Going down the data below, set down exactly the line with "заказ Бекболата Мукашева на идентификацию" and each line after it through the line with "но обещали, что"; no other lines.

'''

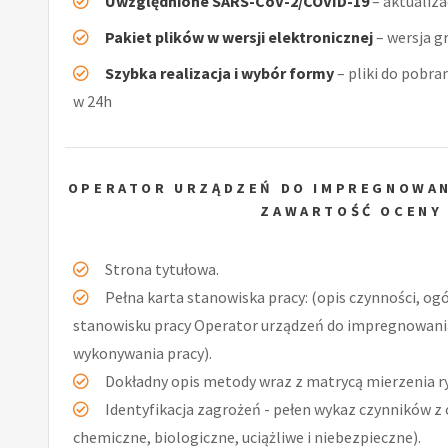
Uwzględnione SARS-CoV-2/COVID-19
– aktualiz
Pakiet plików w wersji elektronicznej
– wersja g
Szybka realizacja i wybór formy
– pliki do pobra
w 24h
OPERATOR URZĄDZEŃ DO IMPREGNOWAN
ZAWARTOŚĆ OCENY
Strona tytułowa.
Pełna karta stanowiska pracy: (opis czynności, og
stanowisku pracy Operator urządzeń do impregnowania
wykonywania pracy).
Dokładny opis metody wraz z matrycą mierzenia r
Identyfikacja zagrożeń - pełen wykaz czynników z 
chemiczne, biologiczne, uciążliwe i niebezpieczne).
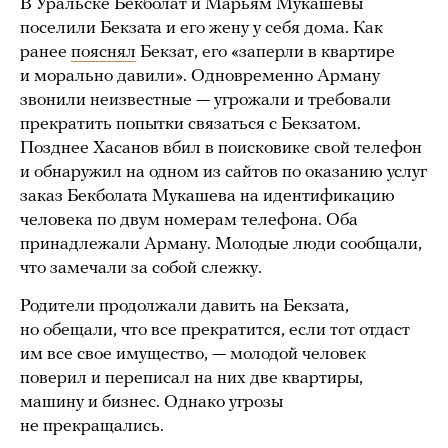
В Уральске Бекболат и Марьям Мукашевы
поселили Бекзата и его жену у себя дома. Как
ранее
пояснял
Бекзат, его «заперли в квартире
и морально давили». Одновременно Арману
звонили неизвестные — угрожали и требовали
прекратить попытки связаться с Бекзатом.
Позднее Хасанов вбил в поисковике свой телефон
и обнаружил на одном из сайтов по оказанию услуг
заказ Бекболата Мукашева на идентификацию
человека по двум номерам телефона. Оба
принадлежали Арману. Молодые люди сообщали,
что замечали за собой слежку.
Родители продолжали давить на Бекзата,
но обещали, что все прекратится, если тот отдаст
им все свое имущество, — молодой человек
поверил и переписал на них две квартиры,
машину и бизнес. Однако угрозы
не прекращались.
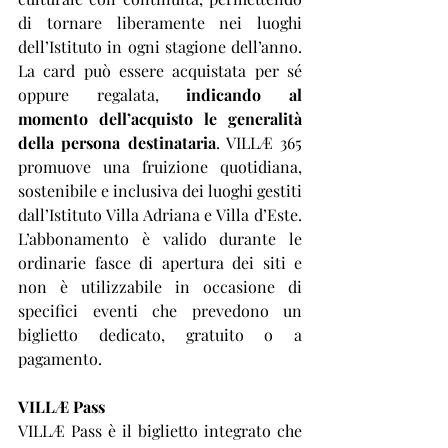
di tornare liberamente nei luoghi 
dell’Istituto in ogni stagione dell’anno. 
La card può essere acquistata per sé 
oppure regalata, 
indicando al 
momento dell’acquisto le generalità 
della persona destinataria
. VILLÆ 365 
promuove una fruizione quotidiana, 
sostenibile e inclusiva dei luoghi gestiti 
dall’Istituto Villa Adriana e Villa d’Este. 
L’abbonamento è valido durante le 
ordinarie fasce di apertura dei siti e 
non è utilizzabile in occasione di 
specifici eventi che prevedono un 
biglietto dedicato, gratuito o a 
pagamento.
VILLÆ Pass
VILLÆ Pass è il biglietto integrato che 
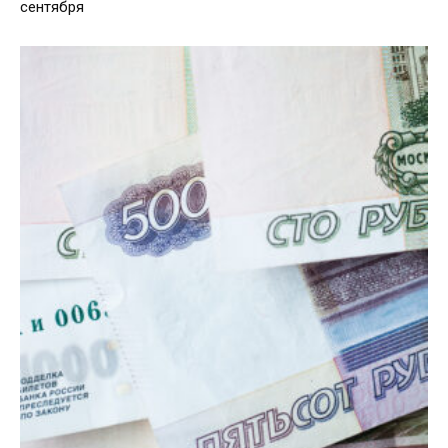
сентября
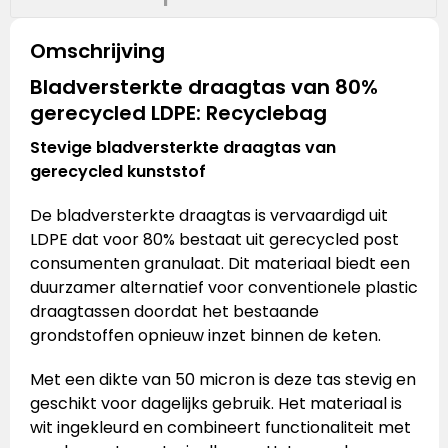
Omschrijving
Bladversterkte draagtas van 80%
gerecycled LDPE: Recyclebag
Stevige bladversterkte draagtas van
gerecycled kunststof
De bladversterkte draagtas is vervaardigd uit
LDPE dat voor 80% bestaat uit gerecycled post
consumenten granulaat. Dit materiaal biedt een
duurzamer alternatief voor conventionele plastic
draagtassen doordat het bestaande
grondstoffen opnieuw inzet binnen de keten.
Met een dikte van 50 micron is deze tas stevig en
geschikt voor dagelijks gebruik. Het materiaal is
wit ingekleurd en combineert functionaliteit met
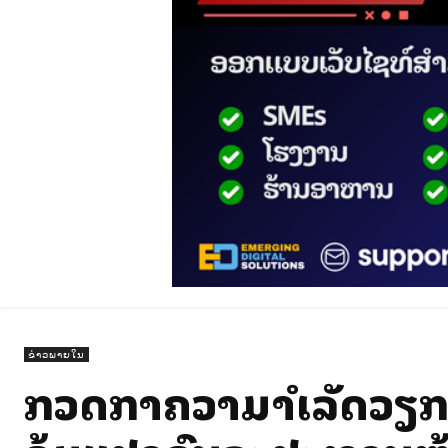
ຂ່າວພາຍໃນ
ກວດກາຄວາມສຳເລັດວຽກ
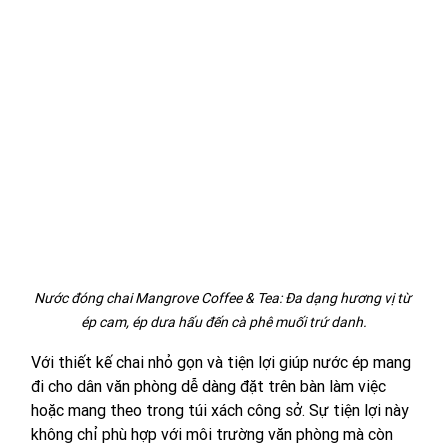
Nước đóng chai Mangrove Coffee & Tea: Đa dạng hương vị từ 
ép cam, ép dưa hấu đến cà phê muối trứ danh.
Với thiết kế chai nhỏ gọn và tiện lợi giúp nước ép mang 
đi cho dân văn phòng dễ dàng đặt trên bàn làm việc 
hoặc mang theo trong túi xách công sở. Sự tiện lợi này 
không chỉ phù hợp với môi trường văn phòng mà còn 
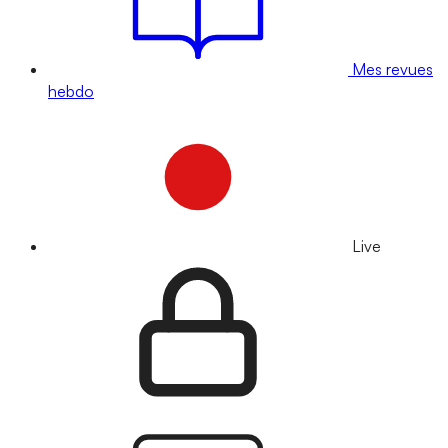
Mes revues
hebdo
Live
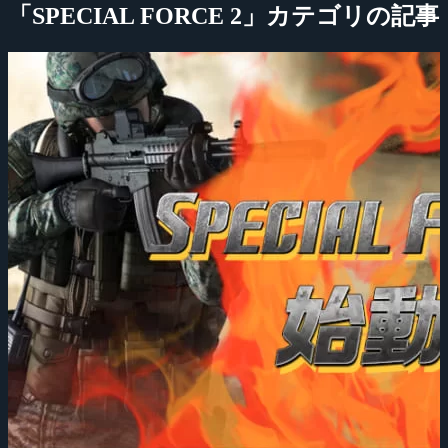
「SPECIAL FORCE 2」カテゴリの記事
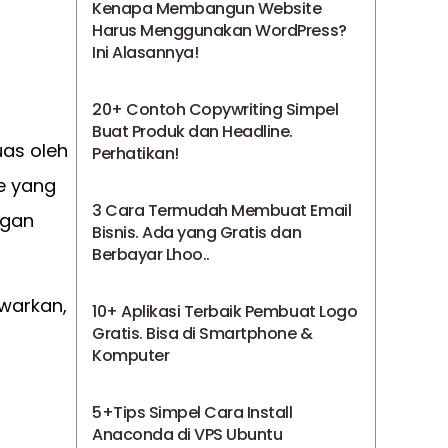
Kenapa Membangun Website
Harus Menggunakan WordPress?
Ini Alasannya!
20+ Contoh Copywriting Simpel
Buat Produk dan Headline.
as oleh
Perhatikan!
e yang
3 Cara Termudah Membuat Email
ngan
Bisnis. Ada yang Gratis dan
Berbayar Lhoo..
awarkan,
10+ Aplikasi Terbaik Pembuat Logo
Gratis. Bisa di Smartphone &
Komputer
5+Tips Simpel Cara Install
Anaconda di VPS Ubuntu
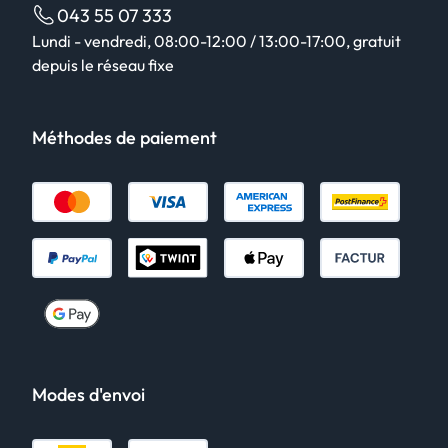
043 55 07 333
Lundi - vendredi, 08:00-12:00 / 13:00-17:00, gratuit
depuis le réseau fixe
Méthodes de paiement
Modes d'envoi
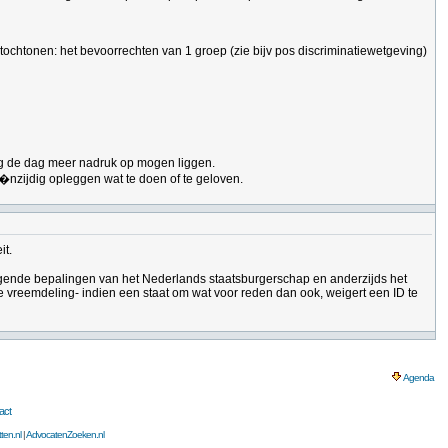
 autochtonen: het bevoorrechten van 1 groep (zie bijv pos discriminatiewetgeving)
aag de dag meer nadruk op mogen liggen.
�nzijdig opleggen wat te doen of te geloven.
it.
wingende bepalingen van het Nederlands staatsburgerschap en anderzijds het
 vreemdeling- indien een staat om wat voor reden dan ook, weigert een ID te
Agenda
act
ten.nl
|
AdvocatenZoeken.nl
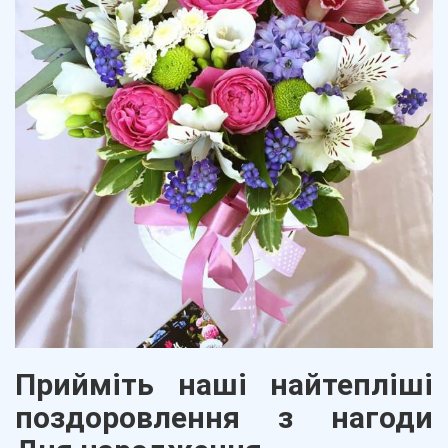
Прийміть наші найтепліші
поздоровлення з нагоди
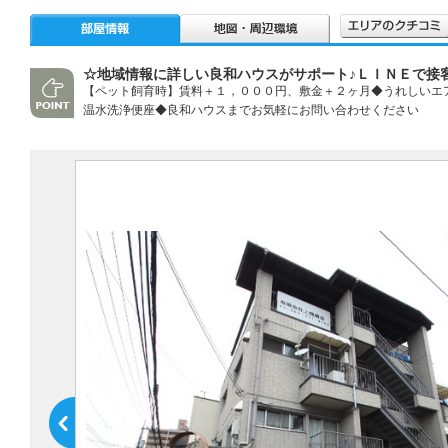
☆地域情報に詳しい良和ハウスがサポート♪ＬＩＮＥで接
【ペット飼育時】賃料＋１，０００円、敷金＋２ヶ月◆うれしいエ
温水洗浄便座◆良和ハウスまでお気軽にお問い合わせください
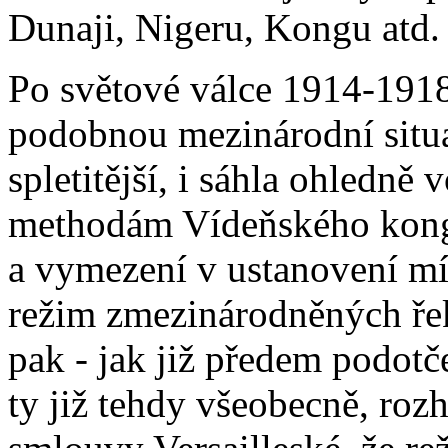
Dunaji, Nigeru, Kongu atd.
Po světové válce 1914-1918
podobnou mezinárodní situ
spletitější, i sáhla ohledně
methodám Vídeňského kongr
a vymezení v ustanovení mí
režim zmezinárodněných ře
pak - jak již předem podotč
ty již tehdy všeobecně, roz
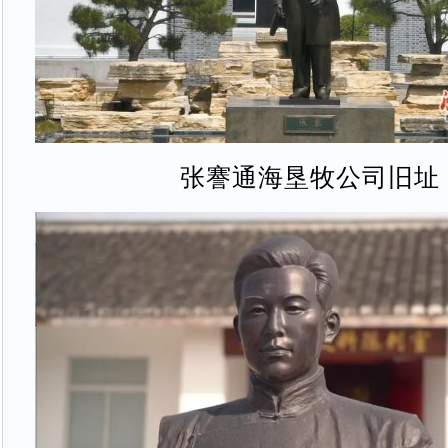
张謇通海垦牧公司旧址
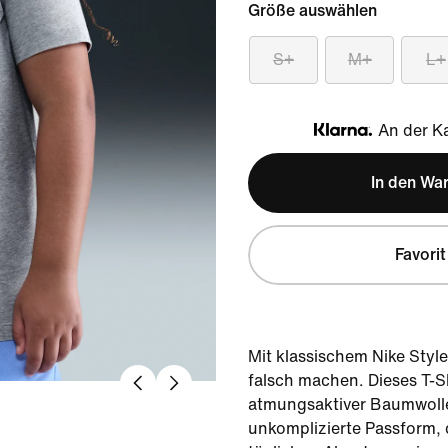
Größe auswählen
S+
M+
L+
An der Ka
Klarna
In den Wa
Favorit
Mit klassischem Nike Styl
falsch machen. Dieses T-Sh
atmungsaktiver Baumwolle
unkomplizierte Passform, d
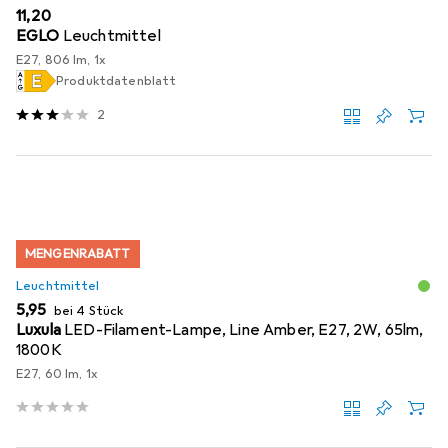
EUR
11,20
EGLO
Leuchtmittel
E27, 806 lm, 1x
Produktdatenblatt
2
MENGENRABATT
Leuchtmittel
EUR
5,95
bei 4 Stück
Luxula
LED-Filament-Lampe, Line Amber, E27, 2W, 65lm,
1800K
E27, 60 lm, 1x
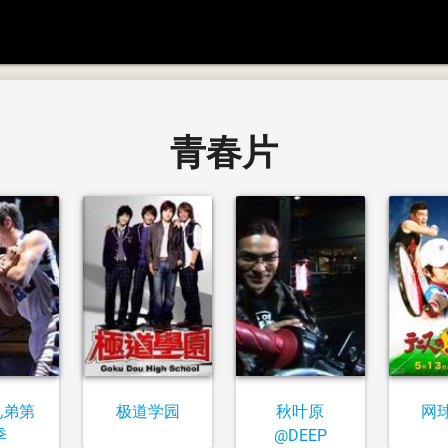
青春片
兄弟第
极道学园
秋叶原
网
季
@DEEP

'''

Task output:
заказ Бекболата Мукашева на идентификацию
человека по двум номерам телефона. Оба
принадлежали Арману. Молодые люди сообщали,
что замечали за собой слежку.
Родители продолжали давить на Бекзата,
но обещали, что все прекратится, если тот отдаст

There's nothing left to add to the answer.